The nation of Kray’agen was a motley mix of various islands in the ocean, a beautiful tropical region that was lush green and fertile. A rich and prosperous area, the rigid aristocracy controlled the peasantry and serfs, ensuring that wealth never left the hands of the already affluent.
The local temple of one of the more agricultural regions was built atop what was once a volcanic opening in the world’s crust. A large stone dome that was crafted from solid volcanic lava so old that its source could never be apparent.
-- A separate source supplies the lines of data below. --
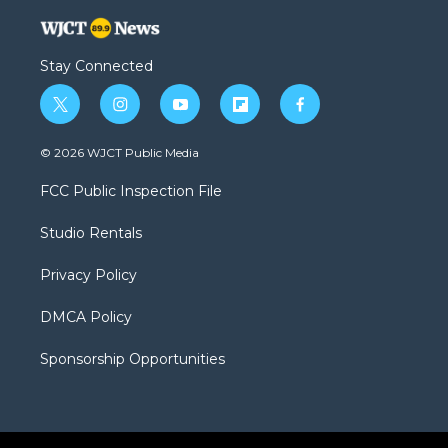
Stay Connected
t
i
y
f
f
w
n
o
l
a
i
s
u
i
c
© 2026 WJCT Public Media
t
t
t
p
e
t
a
u
b
b
FCC Public Inspection File
e
g
b
o
o
r
r
e
a
o
Studio Rentals
a
r
k
m
d
Privacy Policy
DMCA Policy
Sponsorship Opportunities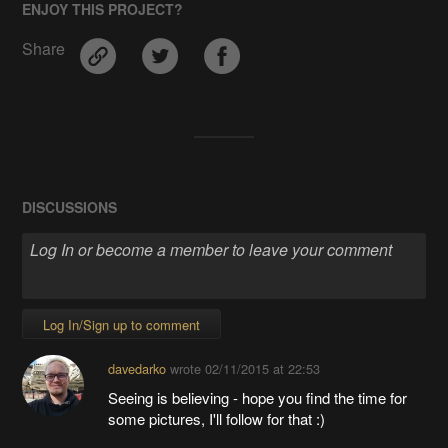
ENJOY THIS PROJECT?
Share
DISCUSSIONS
Log In/Sign up to comment
davedarko
wrote
02/11/2015 at 22:53
Seeing is believing - hope you find the time for
some pictures, I'll follow for that :)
The worshipers held fast to the old ways, despite the modern pressure of new beliefs and lack of trust in the Infernals.
The volcano it was originally built on was gone; however the design of the building left it a pocket of scorching heat, the inside of it as hot as an oven in keeping with tradition. Priests and acolytes sweated, sacrificed and prayed in the excruciating heat, day and night. It was not a particularly large temple and staffed relatively few, especially since the death of the former high priest had left it without any official master to tend to it.
The current administrator was a man who, until recently, was the groundskeeper of the temple. Not a religious man himself, he had the appearance of a tall, virile male. Grie had skin the colour of charcoal, eyes bright red and exotically shaped, with a lightly bulked musculature, giving him a rather powerfully masculine look. Two curved ram-horns stood out on either side of his head, and he sported angled back legs of his race like a pure-blood satyr that he was descended from, with pitch hooves. From around his horns came long, sleek black hair that then spilled around his shoulders.
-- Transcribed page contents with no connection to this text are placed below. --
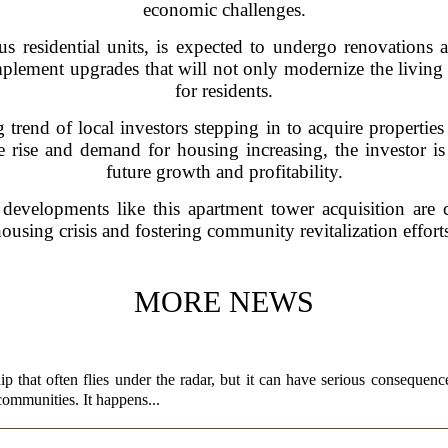
economic challenges.
 residential units, is expected to undergo renovations 
plement upgrades that will not only modernize the living 
for residents.
 trend of local investors stepping in to acquire properties 
rise and demand for housing increasing, the investor is 
future growth and profitability.
 developments like this apartment tower acquisition are 
ousing crisis and fostering community revitalization effort
MORE NEWS
p that often flies under the radar, but it can have serious consequence
 communities. It happens...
At the back of the temple, he stood at one of the large sliding doors, looking out over the green and luscious garden he had spent so much time tending. Wearing one of the traditional outfits of the locals, a black and white one-piece robe that ended at the knees and tied about the waist, he kept it off his shoulders, hanging around his waist. It was the way he and most of the labourers wore it due to the heat, and a sign of his status as a lowly peasant in breeding, despite the auspicious role he now filled.
With the death of the high priest, there were no clergy for their dying faith to take over. They were officially on wait for more, but they were just another temple among hundreds that needed new priests that simply didn’t exist. The only other religiously trained people at the temple were the young students, and some workers–like himself–who had the barest of indoctrinations.
He mightn’t have been a religious man, but it was up to him to herd the last remaining few students and keep up the temple, at least for appearances sake.
Ilithya was a punctual girl just passing the cusp of womanhood; bright faced, with auburn haired, her flesh a smooth sandy colour and striking blue eyes. One of the many mixed breeds that filled the world, she had a look of exotic beauty, with a lovely pair of reddish brown wings that were as carefully preened as the rest of her.
Her approach was light on her feet, several bats of her wings keeping her somewhat lofted as she met with her new instructor.
Grie’s lightly pointed ears caught her approach and he turned around, hard hooves scraping on the volcanic stone flooring, arms folded across his dark, bare chest. “Alum-ka’vey,” he said in the traditional greeting of the temple, “you are punctual as always, acolyte Ilithya.” He wasn’t a very cheerful or emotive man, famed for his stoic reserve as he diligently went about his task of keeping the grounds in its tip-top shape.
The original dwellers of the island and its worshippers here were like the two of them, their blood and ancestry extending back to the ancient times. They were fitting inhabitants of the old and rarely used structure, even if their rankings and training didn’t quite fit them to it.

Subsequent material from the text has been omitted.